Although visitor movements are reasonably restricted at present (only one beach is open to public access, for example – even if it is frequented by seals), it appears that these limitations may now be open for re-negotiation – including such sensitive issues as reef and shoreline access, swim platform installation, lobster and sports fishing, and the policing of tourists.

© Matthias Schnellmann
Will the monk seal become a victim of increased tourism on Midway?

Midway Phoenix’s proposals for a revised visitor ceiling have not as yet been publicly aired, though researchers on Midway have privately voiced their misgivings, pointing out that the monk seal is only just beginning to re-establish itself on the atoll after years of human disturbance.

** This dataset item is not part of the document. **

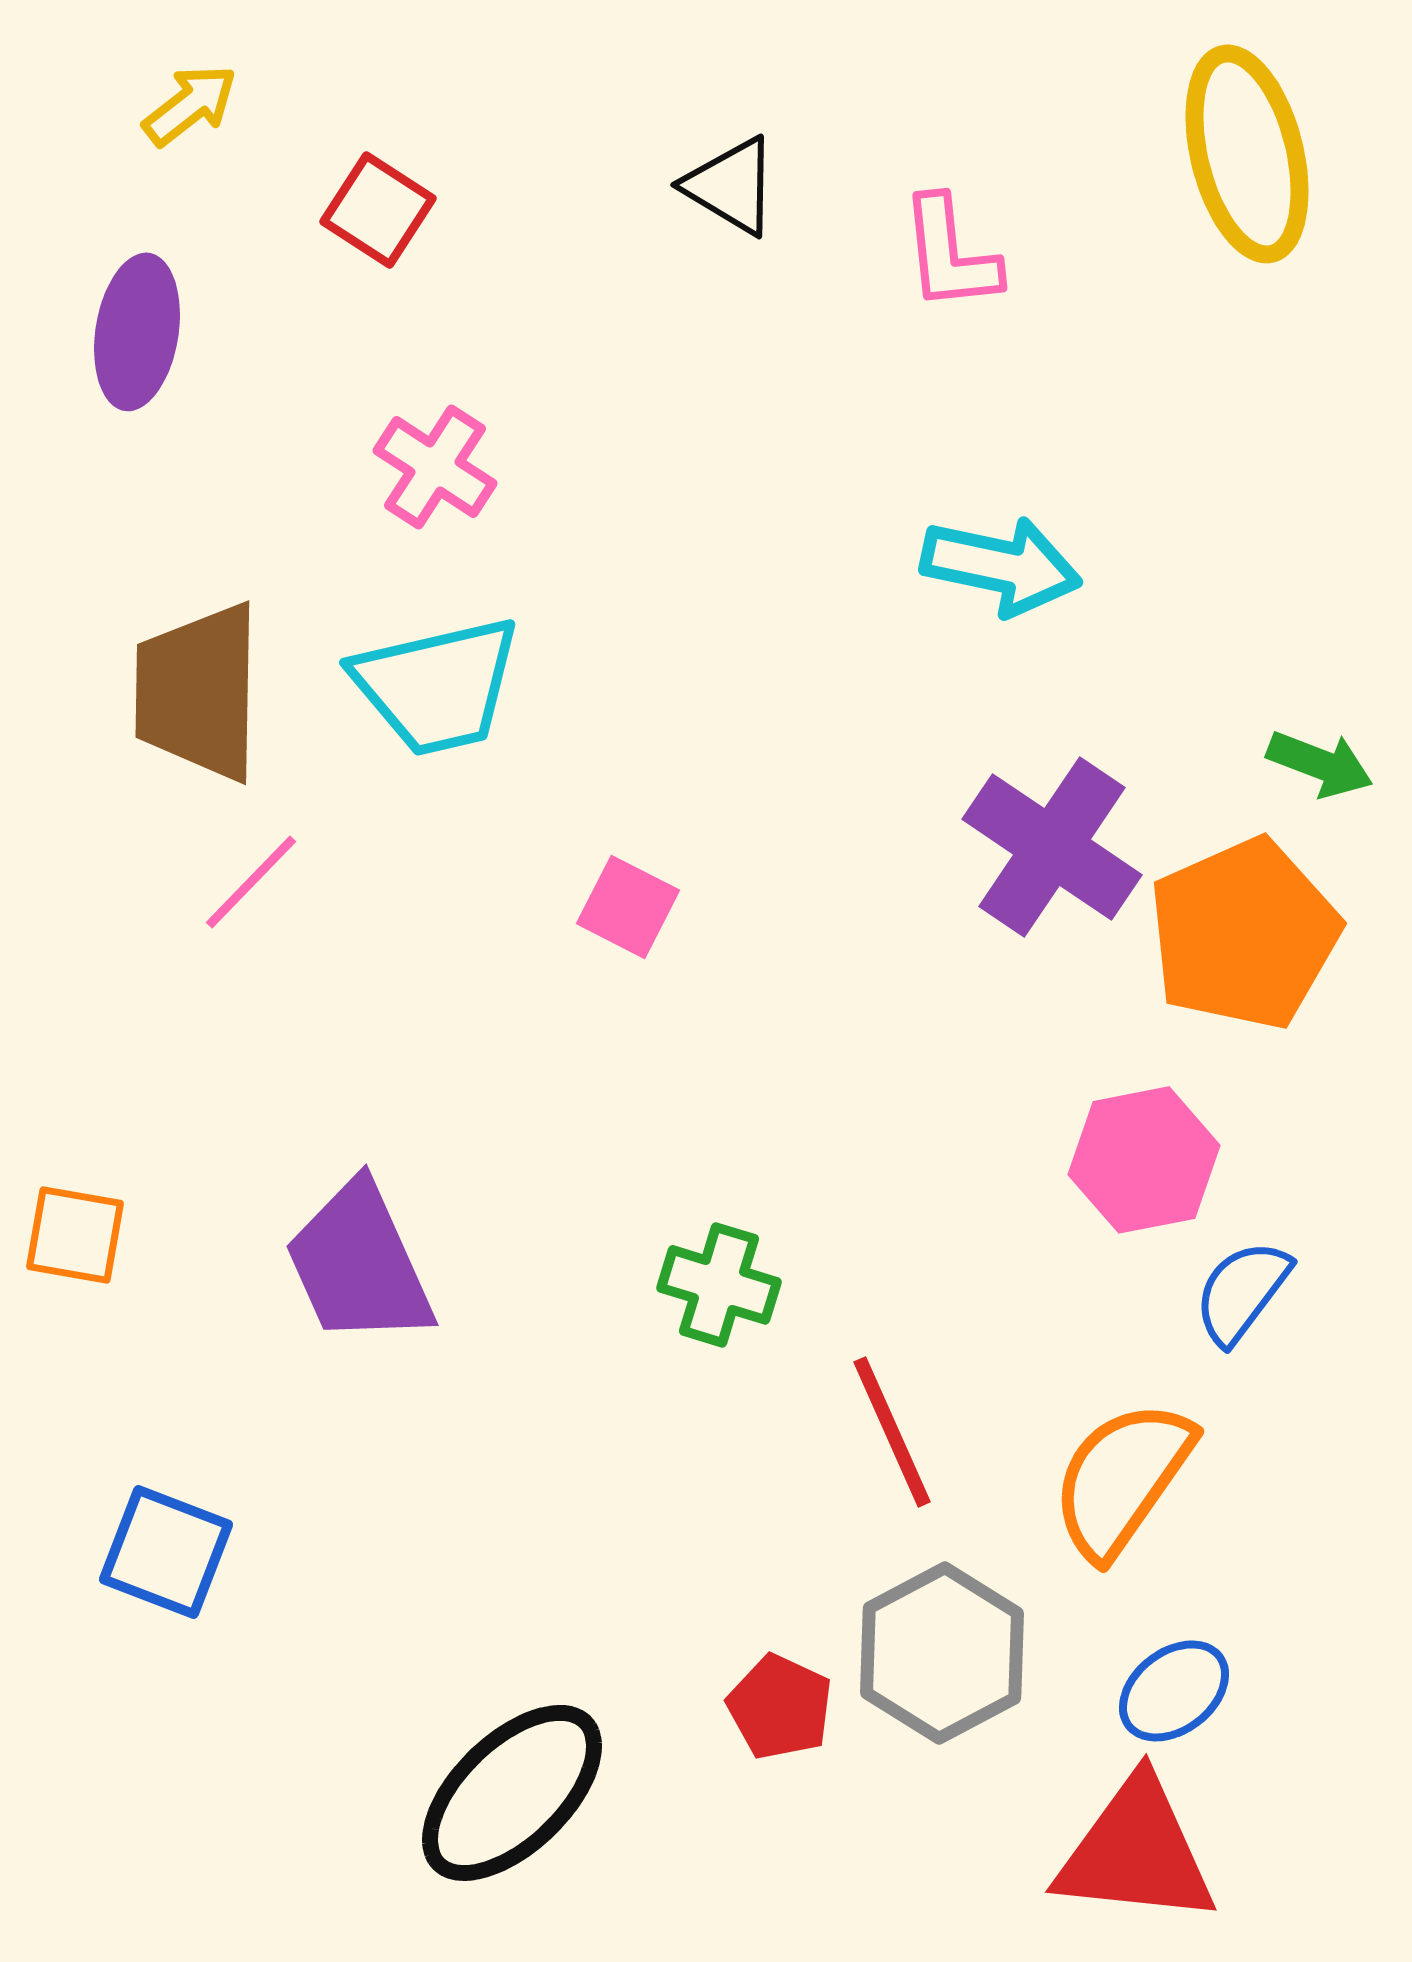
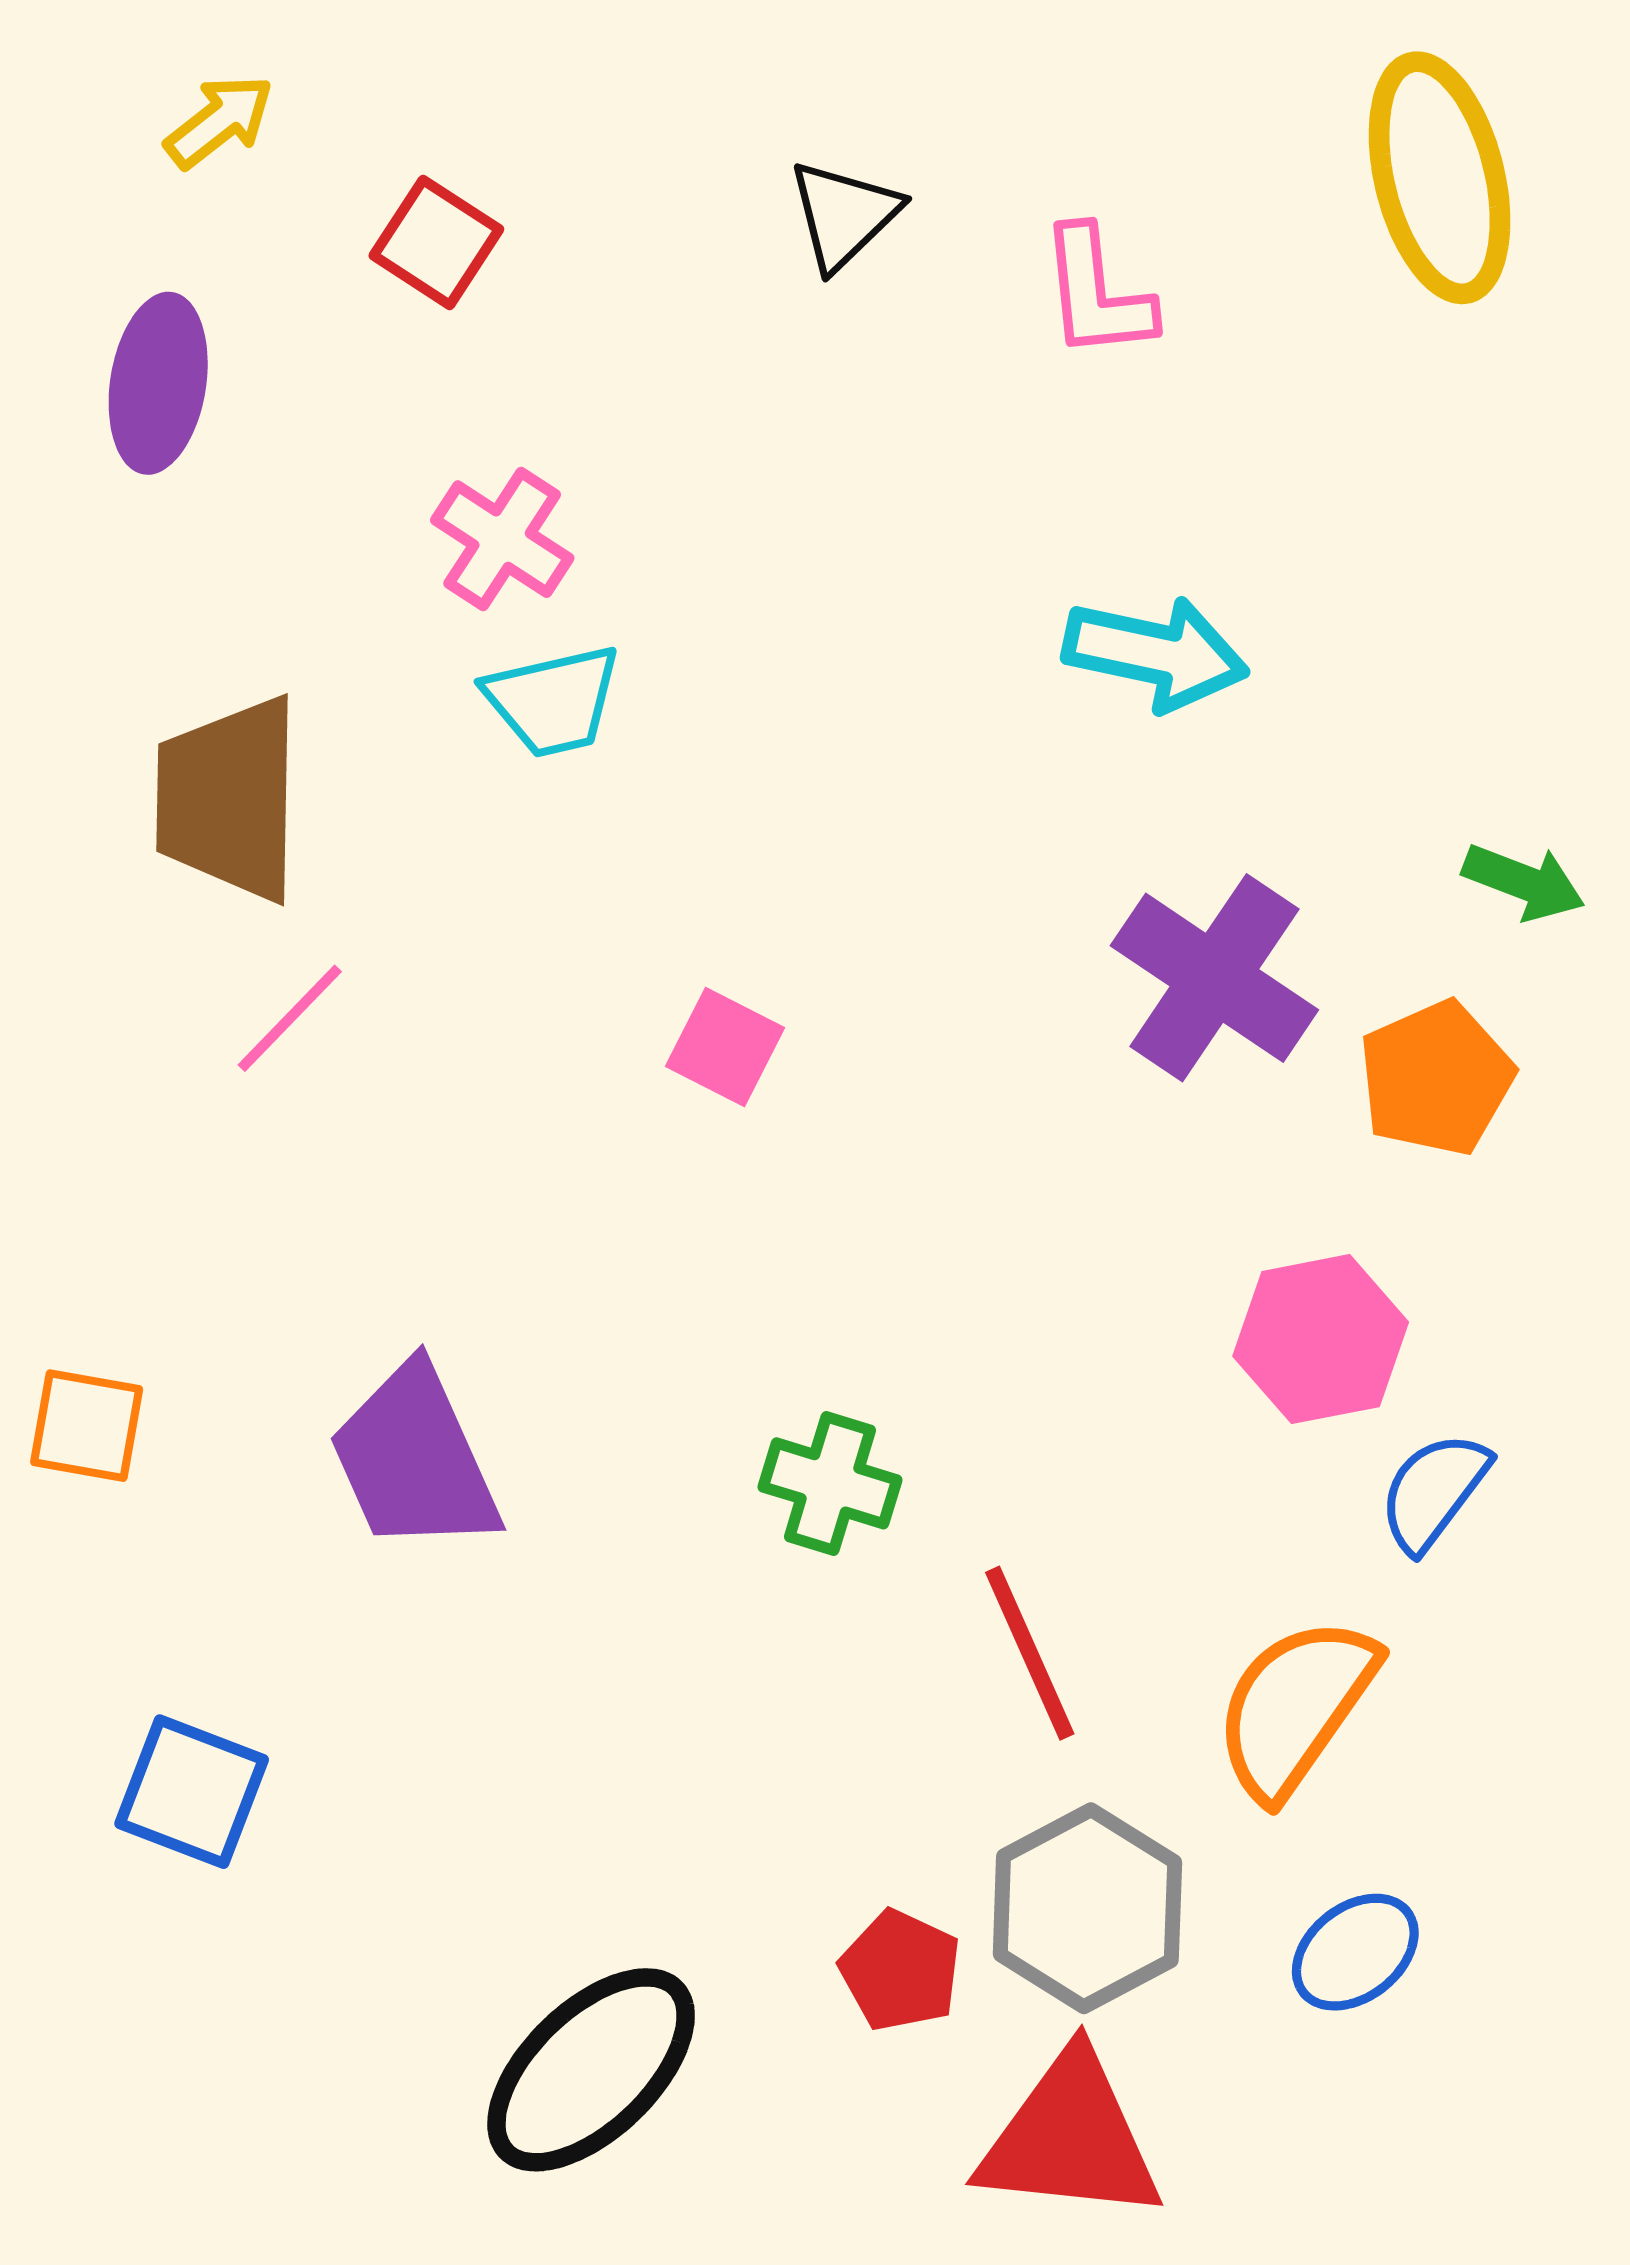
black triangle: (731, 186) -> (844, 215), turned 45
cyan trapezoid: (437, 686) -> (553, 701), moved, size x0.7
orange pentagon: (1244, 934) -> (1436, 1078), size x0.7
red triangle: (1136, 1852) -> (1070, 2138), moved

Where monk seals are declining, consider installing missile launch pads…

Finally, we cannot entirely ignore Ronald Reagan’s old ‘Star Wars’ dream that, until recently, looked all set to intrude upon beach-dozing seals at French Frigate Shoals.

Under 1995 orders from Congress, the U.S. Navy is to develop a ‘Theater Missile Defense Program’ on the Hawaiian island of Kauai. The plan calls for interceptor missiles, capable of destroying enemy target missiles, to be tested "at various distances and locations around Kauai" – i.e. in the monk seal’s backyard. A draft environmental impact statement indicated that target missiles might be launched from (among other candidates) Tern Island at French Frigate Shoals.

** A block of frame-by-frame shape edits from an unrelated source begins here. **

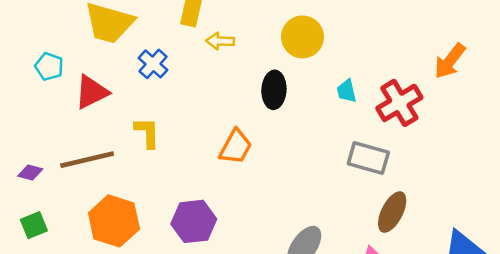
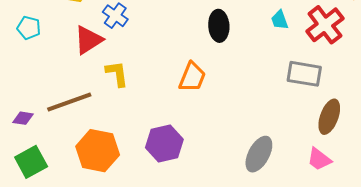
red triangle: (92, 92) -> (88, 40), moved
green square: (34, 225) -> (31, 162), size x1.4

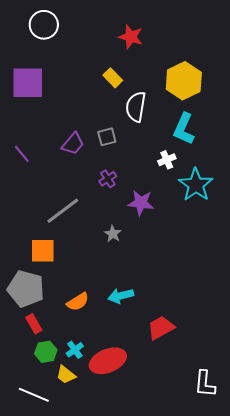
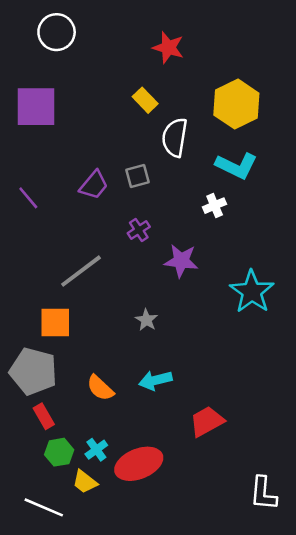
cyan L-shape: (184, 129) -> (236, 166), turned -88
cyan star: (196, 185) -> (252, 292), moved
gray star: (113, 234) -> (146, 320), moved
orange semicircle: (78, 302) -> (100, 388), turned 75

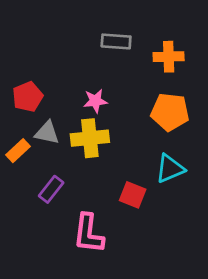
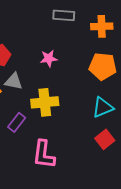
yellow cross: (90, 138) -> (45, 102), moved
red square: (133, 195) -> (105, 139), moved, turned 30

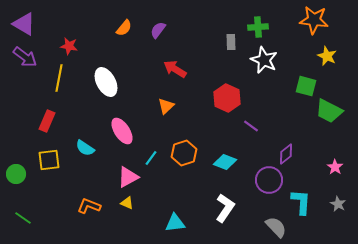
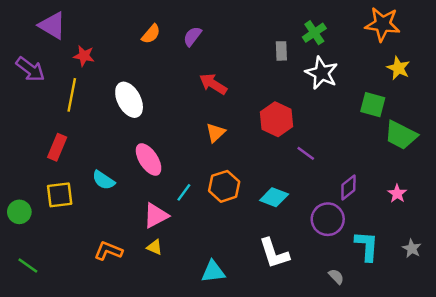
purple triangle: (24, 24) -> (52, 25), moved
green cross: (258, 27) -> (314, 33), turned -30
orange triangle: (166, 106) -> (216, 133), moved
pink star: (335, 167) -> (397, 194), moved
white L-shape: (225, 208) -> (274, 253), turned 128
gray semicircle: (276, 227) -> (336, 276), size x0.6

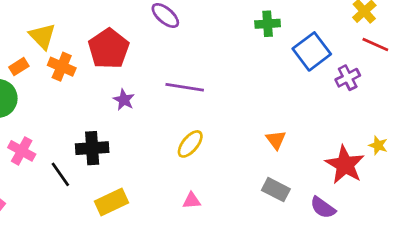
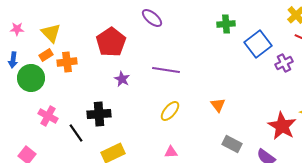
yellow triangle: (42, 36) -> (51, 33), moved
orange cross: (62, 67) -> (67, 62), moved, turned -30
orange triangle: (276, 140) -> (218, 105), moved

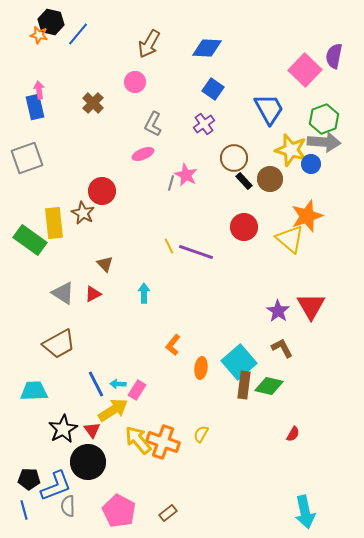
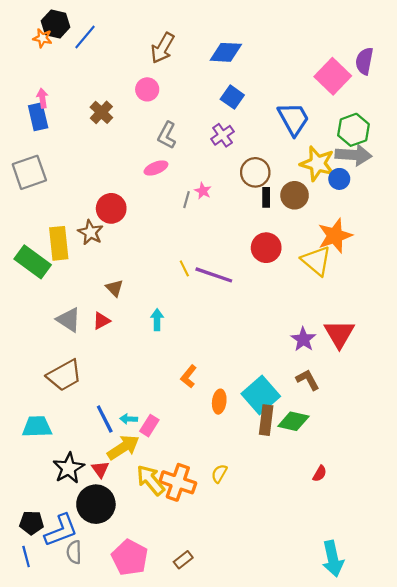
pink star: (186, 175) -> (203, 191), size x0.7
black rectangle: (244, 181) -> (266, 197), turned 42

Although this site was later rejected (in favour of air-launched missiles), students of monk seal history may care to note that it was not until September 1998 that the Department of Defense eliminated the location of the species’ largest colony as a missile launch pad…

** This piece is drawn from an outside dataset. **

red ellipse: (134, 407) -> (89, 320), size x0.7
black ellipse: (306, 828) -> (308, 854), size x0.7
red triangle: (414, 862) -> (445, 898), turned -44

Neighbouring seals, on the other hand, may not be quite so fortunate. According to U.S. government sources, the Navy has finally acknowledged that deployment of the missiles may increase disturbance to Hawaiian monk seals at Niihau and the small island of Kaula, to the southwest. As a gesture towards the species (precisely what kind of gesture, we cannot say), Navy personnel will be required to check beaches for basking seals before pushing the button (U.S. Federal Register).

But, you ask, if efforts to save the Hawaiian monk seal are so reminiscent of an English nursery rhyme, what happened to The Old Woman Who Swallowed the Fly? Well, rather like the way monk seal conservation strategy is about to swallow captive breeding to catch all of the other errors it has already gobbled down, the Old Woman eventually swallows a horse... She dies, of course.

 

Literature Cited

Johnson, William M., and David M. Lavigne. 1998. The Mediterranean Monk Seal. Conservation Guidelines. Multilingual Edition. International Marine Mammal Association Inc, Guelph, Ontario, Canada. pp. 152.

Lavigne, D. M. 1999. The Hawaiian Monk Seal: Management of an endangered species. In J. R. Twiss Jr. and R. R. Reeves (eds.) Marine Mammals, Vol. II. Smithsonian Institution Press. In Press.

Marine Mammal Commission. 1999. Annual Report to Congress 1998. 31 January 1999. i-xvi, 1-236. Chapter II – Species of Special Concern. Hawaiian Monk Seal (Monachus schauinslandi) 47-56.

U.S. Federal Register. Vol. 64 No. 78 (23 April 1999), pp.19979-19982.